Duecentomila palestinesi invadono l’Egitto

Sfida al Cairo: diciassette bombe aprono i varchi di Gaza e un fiume umano sciama oltreconfine per rifornirsi di medicinali e carburante. Il governo Olmert teme che molti possano unirsi ai guerriglieri in Libano

Duecentomila palestinesi invadono l’Egitto

Il muro è caduto, Gaza si è svuotata, la marea palestinese ha invaso l’Egitto. Il grande crollo, la risposta in 17 botti al blocco israeliano di Gaza scatta all’alba. A Rafah, desolata cittadina al confine tra la Striscia e il Sinai egiziano, decine di militanti mascherati si avvicinano alla barriera di acciaio e cemento che serra i quattordici chilometri di frontiera. Ai primi raggi di sole diciassette boati, diciassette pinnacoli di fumo e un’unica nube di sabbia.

Quando l’orizzonte riemerge dalla polvere gli increduli passanti palestinesi rivedono la Rafah egiziana, la città gemella scomparsa da anni alla vista. La voce corre di casa in casa, sveglia la città, trascina al confine uomini, donne, vecchi e bambini. I primi esitanti curiosi diventano folla, la folla è una fiumana impazzita. I poliziotti di Hamas disegnano file impazienti tra le lamiere contorte, muovono un bulldozer per spianare il passaggio.

Le guardie egiziane osservano e battono in ritirata. La sera prima battagliavano con i palestinesi ammassati al valico chiuso da otto mesi, li bersagliavano con cannoni d’acqua, bastonavano e abbattevano i più riottosi.

Ma l’onda umana non ha voglia di vendetta, solo curiosità e brama d’acquisti. Quando i poliziotti di Hamas le danno il via travolge il confine s’infila tra le viuzze fangose della Rafah egiziana, svuota negozi e mercati. In poche ore transitano 200mila palestinesi. La domanda per l’Egitto è quante di quelle cavallette torneranno indietro, quanti reclusi di Gaza si trasformeranno in clandestini.
Per Israele l’interrogativo, più angosciante, è quanti raggiungeranno i campi in Libano, quanti torneranno con armi e nuovi missili da lanciare contro Sderot e le cittadine del Negev. Il blocco dei rifornimenti di gasolio, carburante e medicine doveva convincere Hamas e i gruppi armati a interrompere quei lanci e concedere sollievo a una popolazione prostrata dal blocco.

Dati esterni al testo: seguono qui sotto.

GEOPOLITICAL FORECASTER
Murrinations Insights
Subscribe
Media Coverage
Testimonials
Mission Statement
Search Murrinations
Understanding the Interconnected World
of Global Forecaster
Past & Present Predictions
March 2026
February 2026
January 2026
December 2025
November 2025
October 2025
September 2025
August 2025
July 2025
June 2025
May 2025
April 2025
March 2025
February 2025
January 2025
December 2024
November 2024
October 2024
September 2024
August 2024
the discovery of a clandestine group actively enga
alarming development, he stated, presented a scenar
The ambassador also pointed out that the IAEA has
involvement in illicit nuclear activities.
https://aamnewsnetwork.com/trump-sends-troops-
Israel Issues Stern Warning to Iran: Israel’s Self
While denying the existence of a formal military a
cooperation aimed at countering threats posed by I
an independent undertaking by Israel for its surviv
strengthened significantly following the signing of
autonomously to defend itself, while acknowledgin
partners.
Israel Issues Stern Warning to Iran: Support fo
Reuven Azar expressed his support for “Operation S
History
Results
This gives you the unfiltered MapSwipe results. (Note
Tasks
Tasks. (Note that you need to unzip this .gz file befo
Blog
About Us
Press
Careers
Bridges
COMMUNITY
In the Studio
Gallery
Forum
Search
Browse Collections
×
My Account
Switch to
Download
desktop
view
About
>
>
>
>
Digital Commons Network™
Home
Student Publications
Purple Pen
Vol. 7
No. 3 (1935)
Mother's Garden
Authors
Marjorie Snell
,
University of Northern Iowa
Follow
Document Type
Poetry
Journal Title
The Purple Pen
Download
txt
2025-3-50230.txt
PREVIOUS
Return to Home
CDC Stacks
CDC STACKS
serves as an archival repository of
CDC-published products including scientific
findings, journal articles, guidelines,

Hamas, invece, ha fatto saltare il muro e, con esso, il tavolo della partita riversando sull’Egitto la pressione di una popolazione disposta a tutto pur di riempire le dispense.

E per sfruttare al meglio la mossa il grande capo Khaled Meshaal propone dall’esilio siriano di spartire il controllo del valico “liberato” con i “nemici” di Fatah e con l’Egitto, invoca la solidarietà delle «silenti nazioni arabe». Insomma non solo cancella gli accordi che affidavano il valico di Rafah ai poliziotti europei e alle telecamere israeliane, ma tenta d’imporre al presidente palestinese Abu Mazen e al governo di Fatah l’impossibile riconciliazione.

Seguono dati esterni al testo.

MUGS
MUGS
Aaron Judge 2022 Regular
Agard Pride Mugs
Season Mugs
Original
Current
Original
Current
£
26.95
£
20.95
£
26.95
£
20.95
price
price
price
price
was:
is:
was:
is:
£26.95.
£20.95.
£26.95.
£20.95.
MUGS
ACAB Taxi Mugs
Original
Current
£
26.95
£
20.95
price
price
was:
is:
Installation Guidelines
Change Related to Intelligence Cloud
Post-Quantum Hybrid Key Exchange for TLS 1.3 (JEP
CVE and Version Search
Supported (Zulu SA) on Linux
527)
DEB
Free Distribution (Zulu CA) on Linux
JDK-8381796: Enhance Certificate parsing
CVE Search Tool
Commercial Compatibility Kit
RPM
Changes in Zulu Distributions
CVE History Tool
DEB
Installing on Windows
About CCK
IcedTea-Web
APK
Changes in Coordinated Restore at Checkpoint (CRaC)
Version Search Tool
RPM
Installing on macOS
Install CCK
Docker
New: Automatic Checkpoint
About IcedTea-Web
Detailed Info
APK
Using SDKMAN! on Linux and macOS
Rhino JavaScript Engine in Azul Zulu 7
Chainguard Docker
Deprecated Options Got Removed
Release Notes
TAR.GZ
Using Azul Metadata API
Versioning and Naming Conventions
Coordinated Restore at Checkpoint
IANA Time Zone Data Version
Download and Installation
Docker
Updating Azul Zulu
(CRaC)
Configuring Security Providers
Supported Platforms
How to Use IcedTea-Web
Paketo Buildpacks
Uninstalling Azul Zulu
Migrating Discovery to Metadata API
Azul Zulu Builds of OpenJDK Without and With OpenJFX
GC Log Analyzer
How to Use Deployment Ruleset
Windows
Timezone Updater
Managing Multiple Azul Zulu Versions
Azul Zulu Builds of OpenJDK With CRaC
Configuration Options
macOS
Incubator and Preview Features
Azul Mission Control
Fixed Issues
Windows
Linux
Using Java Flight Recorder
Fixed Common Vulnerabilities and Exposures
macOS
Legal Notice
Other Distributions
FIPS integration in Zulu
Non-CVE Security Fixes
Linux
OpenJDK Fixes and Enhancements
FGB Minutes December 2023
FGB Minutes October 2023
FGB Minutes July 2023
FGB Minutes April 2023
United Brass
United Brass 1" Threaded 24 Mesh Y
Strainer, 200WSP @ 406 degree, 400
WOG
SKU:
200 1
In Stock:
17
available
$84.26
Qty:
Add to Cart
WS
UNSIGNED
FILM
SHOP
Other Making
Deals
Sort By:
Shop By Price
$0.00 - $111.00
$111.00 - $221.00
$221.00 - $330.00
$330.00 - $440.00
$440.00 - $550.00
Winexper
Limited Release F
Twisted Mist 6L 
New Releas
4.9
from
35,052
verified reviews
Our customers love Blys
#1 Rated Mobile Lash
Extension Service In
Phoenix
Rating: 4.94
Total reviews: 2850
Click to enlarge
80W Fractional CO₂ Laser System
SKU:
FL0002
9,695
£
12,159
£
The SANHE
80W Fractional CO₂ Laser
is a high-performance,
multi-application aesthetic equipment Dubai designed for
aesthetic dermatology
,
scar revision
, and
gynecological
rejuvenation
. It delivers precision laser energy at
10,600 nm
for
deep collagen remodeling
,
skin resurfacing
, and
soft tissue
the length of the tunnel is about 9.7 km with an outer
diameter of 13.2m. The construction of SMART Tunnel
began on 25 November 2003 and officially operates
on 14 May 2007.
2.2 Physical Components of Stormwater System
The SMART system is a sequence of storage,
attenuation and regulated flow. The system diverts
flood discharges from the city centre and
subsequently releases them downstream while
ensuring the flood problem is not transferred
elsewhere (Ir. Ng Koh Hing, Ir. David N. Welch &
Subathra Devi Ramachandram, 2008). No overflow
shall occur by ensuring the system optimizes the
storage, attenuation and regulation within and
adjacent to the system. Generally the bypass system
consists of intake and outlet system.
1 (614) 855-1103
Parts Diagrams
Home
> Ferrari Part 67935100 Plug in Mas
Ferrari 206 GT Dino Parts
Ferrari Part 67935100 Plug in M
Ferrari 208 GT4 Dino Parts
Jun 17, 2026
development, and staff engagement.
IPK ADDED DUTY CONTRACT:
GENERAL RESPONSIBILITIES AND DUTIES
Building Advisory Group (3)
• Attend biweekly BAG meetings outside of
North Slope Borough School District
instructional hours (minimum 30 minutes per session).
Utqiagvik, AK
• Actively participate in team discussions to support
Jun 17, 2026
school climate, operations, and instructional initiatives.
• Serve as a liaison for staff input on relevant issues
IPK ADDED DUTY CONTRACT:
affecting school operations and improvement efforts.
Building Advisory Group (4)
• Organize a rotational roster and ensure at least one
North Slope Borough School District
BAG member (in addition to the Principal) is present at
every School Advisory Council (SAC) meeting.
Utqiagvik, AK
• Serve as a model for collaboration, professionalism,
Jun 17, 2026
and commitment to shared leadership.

Il primo a far buon viso a cattivo gioco è il presidente egiziano Hosni Mubarak costretto a giustificare la ritirata dal confine con la necessità di fornire sollievo a una Gaza affamata da Israele. Gaza, rifornita dai tunnel in cui passano armi, viveri e persino la tratta delle prostitute, soffre - in verità - solo i costi esorbitanti del mercato nero. Un mercato su cui Il Cairo chiude gli occhi e Hamas impone tasse e gabelle.

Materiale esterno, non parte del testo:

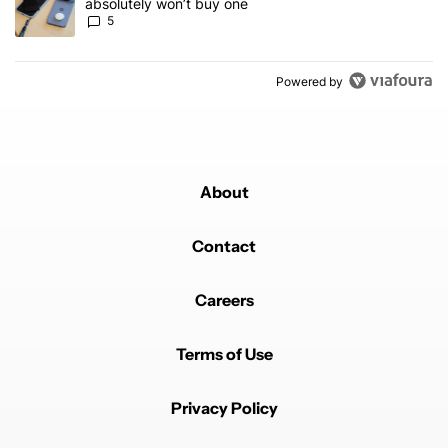
absolutely won’t buy one
5
Powered by
About
Contact
Careers
Terms of Use
Privacy Policy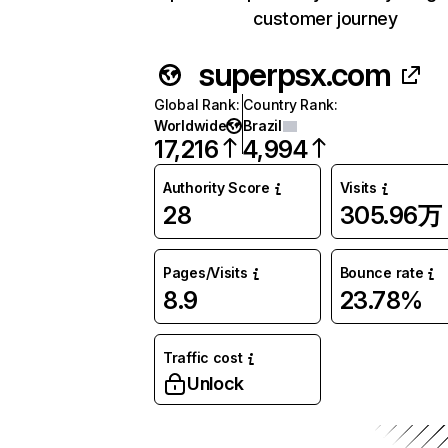
customer journey
superpsx.com
Global Rank
:
Country Rank
:
Worldwide
Brazil
17,216
4,994
Authority Score
Visits
28
305.96万
Pages/Visits
Bounce rate
8.9
23.78%
Traffic cost
Unlock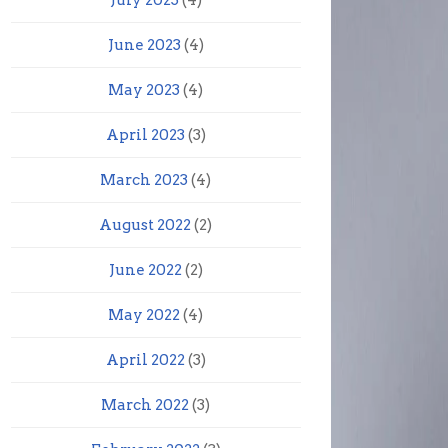
July 2023
(4)
June 2023
(4)
May 2023
(4)
April 2023
(3)
March 2023
(4)
August 2022
(2)
June 2022
(2)
May 2022
(4)
April 2022
(3)
March 2022
(3)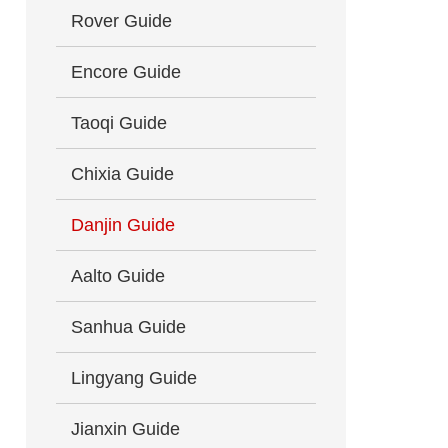
Rover Guide
Encore Guide
Taoqi Guide
Chixia Guide
Danjin Guide
Aalto Guide
Sanhua Guide
Lingyang Guide
Jianxin Guide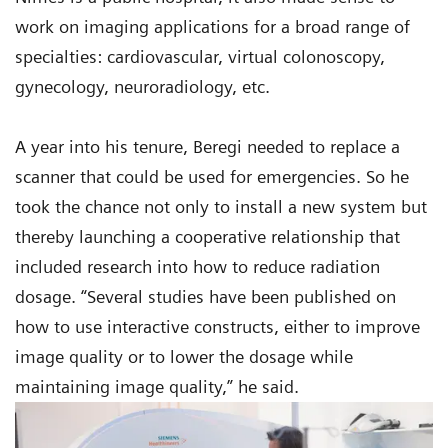
work on imaging applications for a broad range of
specialties: cardiovascular, virtual colonoscopy,
gynecology, neuroradiology, etc.
A year into his tenure, Beregi needed to replace a
scanner that could be used for emergencies. So he
took the chance not only to install a new system but
thereby launching a cooperative relationship that
included research into how to reduce radiation
dosage. “Several studies have been published on
how to use interactive constructs, either to improve
image quality or to lower the dosage while
maintaining image quality,” he said.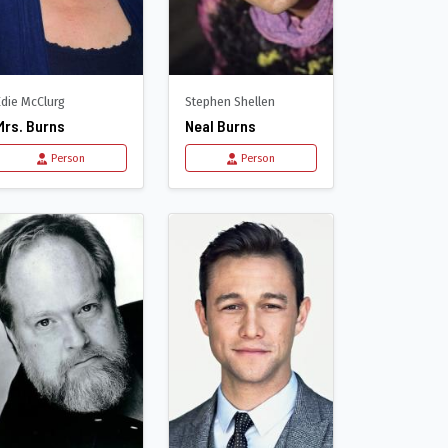
Edie McClurg
Stephen Shellen
Mrs. Burns
Neal Burns
Person
Person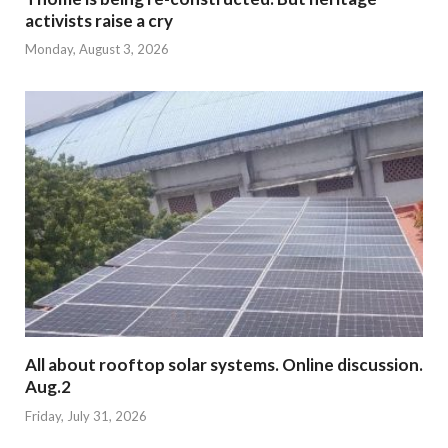
activists raise a cry
Monday, August 3, 2026
All about rooftop solar systems. Online discussion.
Aug.2
Friday, July 31, 2026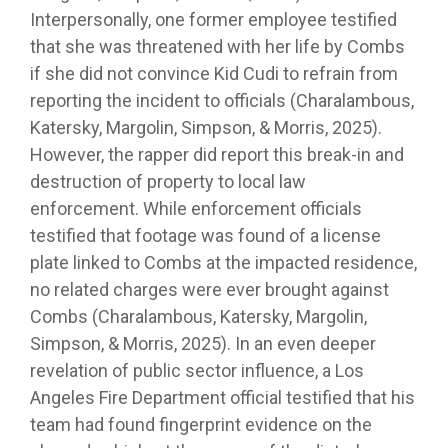
Interpersonally, one former employee testified
that she was threatened with her life by Combs
if she did not convince Kid Cudi to refrain from
reporting the incident to officials (Charalambous,
Katersky, Margolin, Simpson, & Morris, 2025).
However, the rapper did report this break-in and
destruction of property to local law
enforcement. While enforcement officials
testified that footage was found of a license
plate linked to Combs at the impacted residence,
no related charges were ever brought against
Combs (Charalambous, Katersky, Margolin,
Simpson, & Morris, 2025). In an even deeper
revelation of public sector influence, a Los
Angeles Fire Department official testified that his
team had found fingerprint evidence on the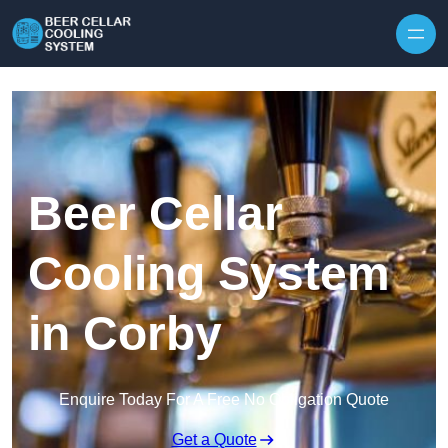
Skip to content
Beer Cellar
Cooling System
in Corby
Enquire Today For A Free No Obligation Quote
Get a Quote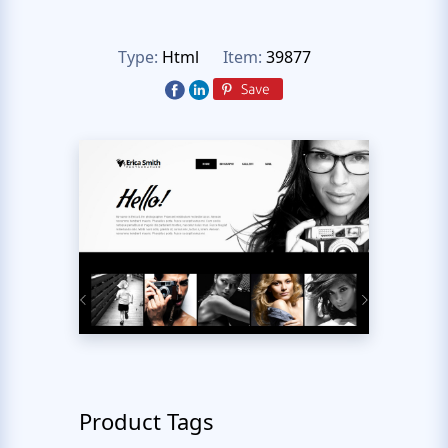
Type:
Html
Item:
39877
Product Tags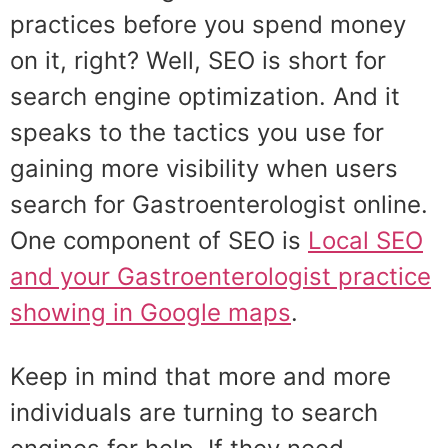
practices before you spend money
on it, right? Well, SEO is short for
search engine optimization. And it
speaks to the tactics you use for
gaining more visibility when users
search for Gastroenterologist online.
One component of SEO is
Local SEO
and your Gastroenterologist practice
showing in Google maps
.
Keep in mind that more and more
individuals are turning to search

Neppure Israele ha grandi spazi di manovra. Potrebbe accusare l’Egitto di aver favorito i traffici di Hamas e di non aver mosso un dito per fermare la fiumana palestinese, ma metterebbe a rischio le relazioni con uno dei due stati arabi firmatari di un accordo di pace.

Così mentre all’Onu si cerca un compromesso per impedire il veto statunitense a un voto del Consiglio di Sicurezza sul blocco di Gaza, la comunità internazionale deve far i conti con la caduta del muro di Rafah e l’apertura di un nuovo irrisolvibile capitolo del conflitto israeliano palestinese.